Do you ever listen to someone speak and think, “Wow, I could never imagine treating someone like that”? I’ve had quite a few experiences like that recently. It makes me so angry, I feel like I could throw up sometimes. I am not trying to be a victim or act like I’ve never acted this way before. I’m only human. But I feel like the difference is I try to reflect on my words and actions. I try to see things from others’ perspectives. I try imagining how others would feel if the roles were reverse. Not many people seem to be thinking that way lately. What is up with that? Is there something in the air? Everyone is going through something. Is it really that hard to just be nice to people?
I’ve had to seriously evaluate who I can and can’t trust with certain topics. Someone I used to always be close to has taken it upon themselves to tell me everything I’ve done wrong in a situation. Sometimes, I just want to vent to someone I love without the fear of being ridiculed and cast to the evil side of the story. Someone I considered to be a close friend has suddenly forgot how to think of others. They aren’t taking no for an answer when I don’t have the capacity to do something or go somewhere.

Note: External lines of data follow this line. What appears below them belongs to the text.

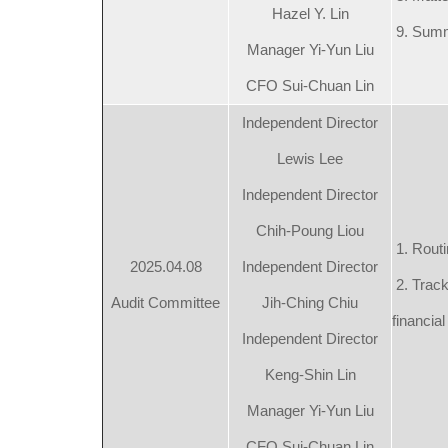
Hazel Y. Lin
9. Summ
Manager Yi-Yun Liu
CFO Sui-Chuan Lin
Independent Director
Lewis Lee
Independent Director
Chih-Poung Liou
1. Routi
2025.04.08
Independent Director
2. Track
Audit Committee
Jih-Ching Chiu
financial
Independent Director
Keng-Shin Lin
Manager Yi-Yun Liu
CFO Sui-Chuan Lin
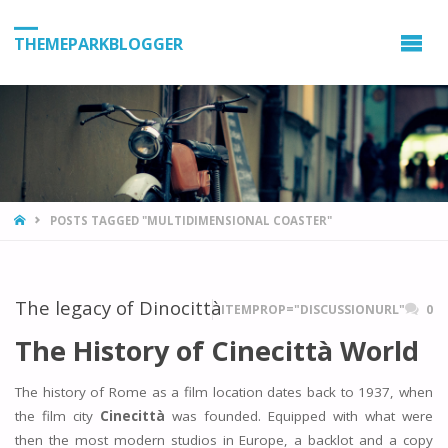
THEMEPARKBLOGGER
HOME
POSTS TAGGED "MULTIDIMENSIONAL COASTER"
The legacy of Dinocittà
ITEMPROP="DISCUSSIONURL"
0
The History of Cinecittà World
The history of Rome as a film location dates back to 1937, when
the film city
Cinecittà
was founded. Equipped with what were
then the most modern studios in Europe, a backlot and a copy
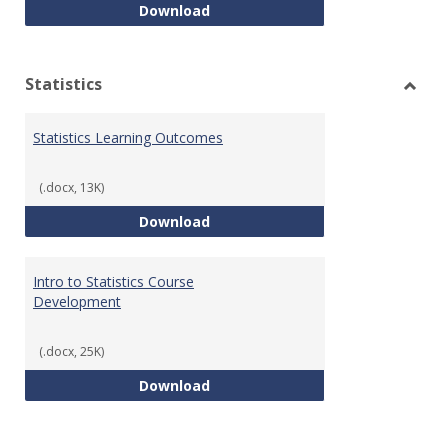
Quantitative Reasoning Course
Download
Statistics
Toggl
Statis
Statistics Learning Outcomes
(.docx, 13K)
Statistics Learning Outcomes
Download
Intro to Statistics Course
Development
(.docx, 25K)
Intro to Statistics Course Deve
Download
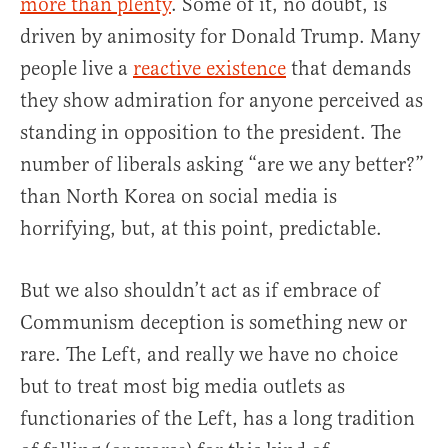
more than plenty
. Some of it, no doubt, is
driven by animosity for Donald Trump. Many
people live a
reactive existence
that demands
they show admiration for anyone perceived as
standing in opposition to the president. The
number of liberals asking “are we any better?”
than North Korea on social media is
horrifying, but, at this point, predictable.
But we also shouldn’t act as if embrace of
Communism deception is something new or
rare. The Left, and really we have no choice
but to treat most big media outlets as
functionaries of the Left, has a long tradition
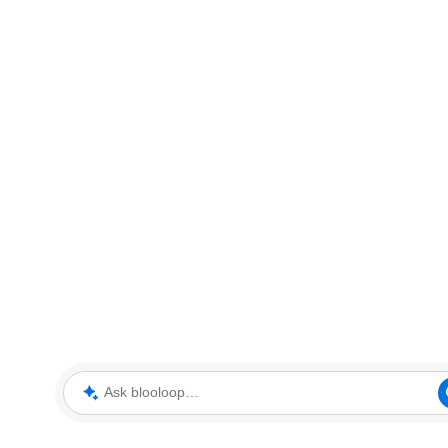
Ask blooloop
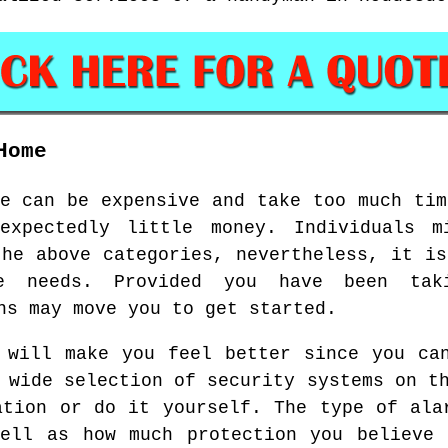
Home
ce can be expensive and take too much tim
expectedly little money. Individuals m
the above categories, nevertheless, it is
e needs. Provided you have been tak
ns may move you to get started.
 will make you feel better since you ca
 wide selection of security systems on t
ation or do it yourself. The type of ala
well as how much protection you believe 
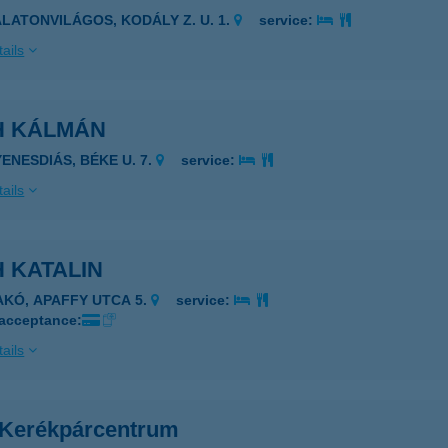
ALATONVILÁGOS, KODÁLY Z. U. 1.
service:
ails
H KÁLMÁN
YENESDIÁS, BÉKE U. 7.
service:
ails
 KATALIN
AKÓ, APAFFY UTCA 5.
service:
 acceptance:
ails
 Kerékpárcentrum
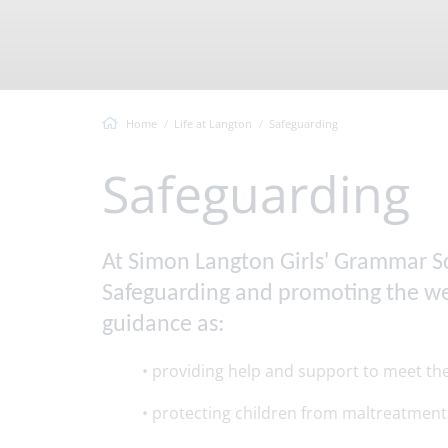
Vacancies
Headteacher's Welcome
Virtual T
Langton Values
Ofsted Information
Home
Life at Langton
Safeguarding
Safeguarding
At Simon Langton Girls' Grammar Sch
Safeguarding and promoting the welf
guidance as:
• providing help and support to meet t
• protecting children from maltreatment,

A recent situation with this person caused a strain on my relationship with Tommas. That’s the last thing I want happening.
I feel miserable. It hurts. Life is becoming lonely. Lately, my circle of love and trust is getting smaller and smaller. It’s unfortunate, but safer if I just keep to myself.
Going into this new year, I hope everyone takes a moment to step back a bit. Think about your actions and words. How are they effecting others? Your intentions might be kind, but how is your delivery?